Diabetes is a chronic disease, an important public health problem, and one of four priority non-communicable diseases (NCDs) targeted for action by health authorities worldwide [1].The global prevalence of Type 2 diabetes has increased, particularly in low- and middle-income countries (LMICs). Related co-morbidities and complications can deteriorate patient health and increase costs. In the case of diabetes, it is common that direct costs generally exceed indirect costs [2], with values of 76.2% (US$28.73 per patient) for direct and 23.8% (US$9.50 per patient) for indirect costs [3,4]. In the case of additional circumstances such as influenza or other infectious diseases like COVID-19, the cost and health-related quality of life of diabetic patients can further deteriorate.
Bulgaria is not exempt from the global rise of diabetes and the associated costs. With approximately 28,000 individuals diagnosed with Type 1 diabetes and 452,490 with Type 2 aged between 60 and 74 years, the cost and social burden are heavy [5,6].
Timely and affordable therapy is crucial for diabetics to cope with the disease and to decrease individual and societal costs. The disease management requires regular glucose monitoring and adherence to medical recommendations regarding lifestyle measures and assessment of the risk of complications [7]. The literature review confirmed that diabetes was the most affected condition during lockdown due to the limited resources, unaffordable medicine, delayed care, transport difficulties, and undiagnosed cases, etc. [8]. During the COVID-19 pandemic, many countries noted drug shortages and suffered from broken supply chains [9]. The shortages were recorded not only for medicines used for COVID-19 but also for intensive care units, for patients with chronic diseases and complications. Urgent efforts were made to find optimal medical products for prevention, diagnostics, and treatment during COVID-19, as well as to avoid falsified medicines. Manufacturing and supply chains of many key medical products, including essential products, were a concern during this crisis [10]. Measures for export bans and new licensing requirements significantly affected medicine availability and patients’ affordability [11].
The literature searches reveal that the pandemic’s impact on utilisation and cost of diabetes therapy has not been studied thoroughly worldwide. This inspired us to conduct the current study and basically to assess how the pandemic affected diabetes in Bulgaria.
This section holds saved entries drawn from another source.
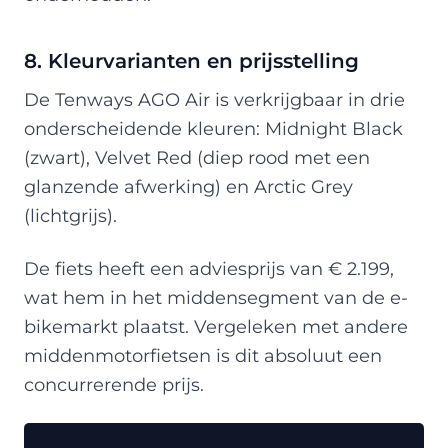
8. Kleurvarianten en prijsstelling
De Tenways AGO Air is verkrijgbaar in drie
onderscheidende kleuren: Midnight Black
(zwart), Velvet Red (diep rood met een
glanzende afwerking) en Arctic Grey
(lichtgrijs).
De fiets heeft een adviesprijs van € 2.199,
wat hem in het middensegment van de e-
bikemarkt plaatst. Vergeleken met andere
middenmotorfietsen is dit absoluut een
concurrerende prijs.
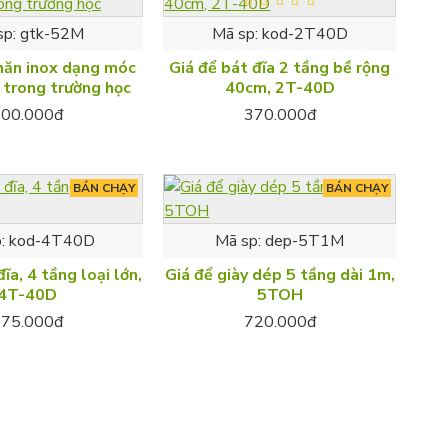
sp:
gtk-52M
Mã sp:
kod-2T40D
hăn inox dạng móc
Giá để bát đĩa 2 tầng bề rộng
 trong trường học
40cm, 2T-40D
600.000đ
370.000đ
BÁN CHẠY
BÁN CHẠY
:
kod-4T40D
Mã sp:
dep-5T1M
ĩa, 4 tầng loại lớn,
Giá để giày dép 5 tầng dài 1m,
4T-40D
5TOH
675.000đ
720.000đ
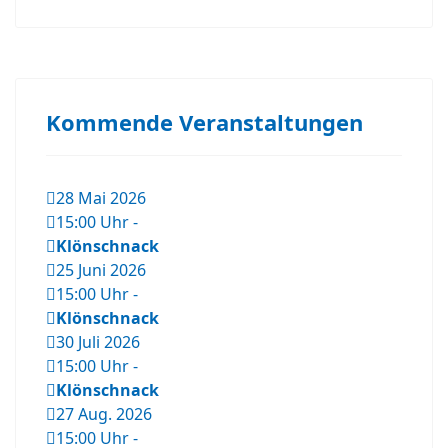
Kommende Veranstaltungen
28 Mai 2026
15:00 Uhr
-
Klönschnack
25 Juni 2026
15:00 Uhr
-
Klönschnack
30 Juli 2026
15:00 Uhr
-
Klönschnack
27 Aug. 2026
15:00 Uhr
-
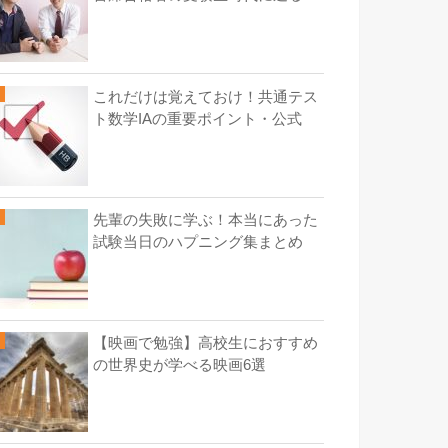
これだけは覚えておけ！共通テス
ト数学IAの重要ポイント・公式
先輩の失敗に学ぶ！本当にあった
試験当日のハプニング集まとめ
【映画で勉強】高校生におすすめ
の世界史が学べる映画6選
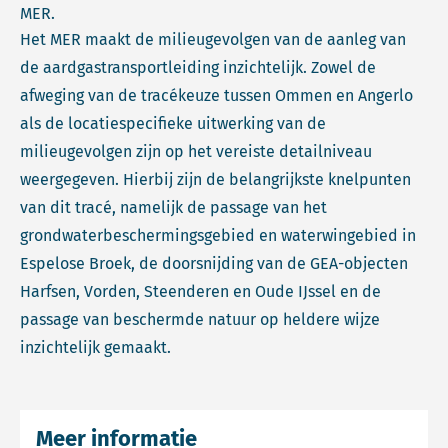
MER.
Het MER maakt de milieugevolgen van de aanleg van
de aardgastransportleiding inzichtelijk. Zowel de
afweging van de tracékeuze tussen Ommen en Angerlo
als de locatiespecifieke uitwerking van de
milieugevolgen zijn op het vereiste detailniveau
weergegeven. Hierbij zijn de belangrijkste knelpunten
van dit tracé, namelijk de passage van het
grondwaterbeschermingsgebied en waterwingebied in
Espelose Broek, de doorsnijding van de GEA-objecten
Harfsen, Vorden, Steenderen en Oude IJssel en de
passage van beschermde natuur op heldere wijze
inzichtelijk gemaakt.
Meer informatie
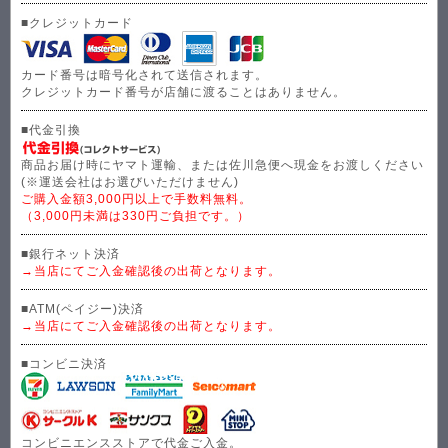
■クレジットカード
カード番号は暗号化されて送信されます。
クレジットカード番号が店舗に渡ることはありません。
■代金引換
商品お届け時にヤマト運輸、または佐川急便へ現金をお渡しください
(※運送会社はお選びいただけません)
ご購入金額3,000円以上で手数料無料。
（3,000円未満は330円ご負担です。）
■銀行ネット決済
→当店にてご入金確認後の出荷となります。
■ATM(ペイジー)決済
→当店にてご入金確認後の出荷となります。
■コンビニ決済
コンビニエンスストアで代金ご入金。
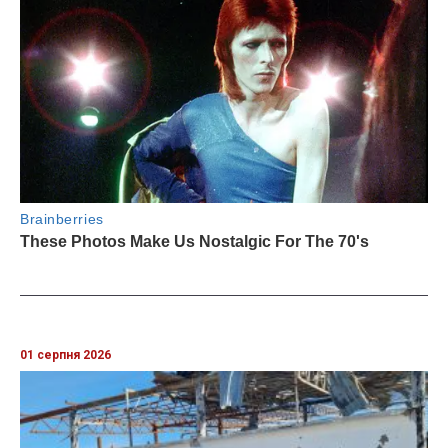
01 серпня 2026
The aim of this study is to explore market dynamics, changes in the utilisation, and public expenditure on pharmacotherapy of per oral antidiabetic medicines in Bulgaria during the pre-pandemic, pandemic, and post-pandemic periods.

2. Materials and Methods

2.1. Design of the Study

This study is a retrospective, observational, macroeconomic analysis of public expenditure on the main groups of antidiabetic medicines reimbursed in Bulgaria. An object of observation was per oral medicines from Anatomical Therapeutic Chemical (ATC) codes: A10BF01, A10BX11, A10BD16, A10BX09, A10BD15, A10BX12, A10BD19, A10BD20, A10BB09, A10BB12, A10BH05, A10BD11, A10BA02, A10BG03, A10BD05, A10BX02, A10BD10, A10BD21, A10BJ06, A10BH01, A10BD07, A10BH02, and A10BD08.
A three-step analysis of market dynamics is performed. First, the new products that entered the market are presented, then the public costs related to antidiabetic medicines are calculated, and finally the utilisation of the medicinal products was calculated as DDD/1000 inh/day. The study encompasses three periods: pre-pandemic (2018–2019); pandemic (2020–2021), and post-pandemic (2022–2023). Therefore, the utilisation, spending, and penetration of new medicines is compared between the three periods in order to estimate the supply, availability, and affordability of antidiabetics.

2.2. Data Sources

The National Health Insurance Fund (NHIF) database was used to extract information about the reimbursed cost and the number of dispensed packages for every peroral antidiabetic medicine. Cost and quantities were then grouped per International non-proprietary name (INN) on an annual basis [12]. Costs are presented in Euros with the exchange rate BGN 1 = EUR 0.5113 [13].
The National Statistical Institute (NSI) database provides information about the population for every year in consideration (2018–2023) [14].
The National Council of Prices and Reimbursement of Medicines database was searched for the new per oral antidiabetic medicines introduced in the years of observation [15].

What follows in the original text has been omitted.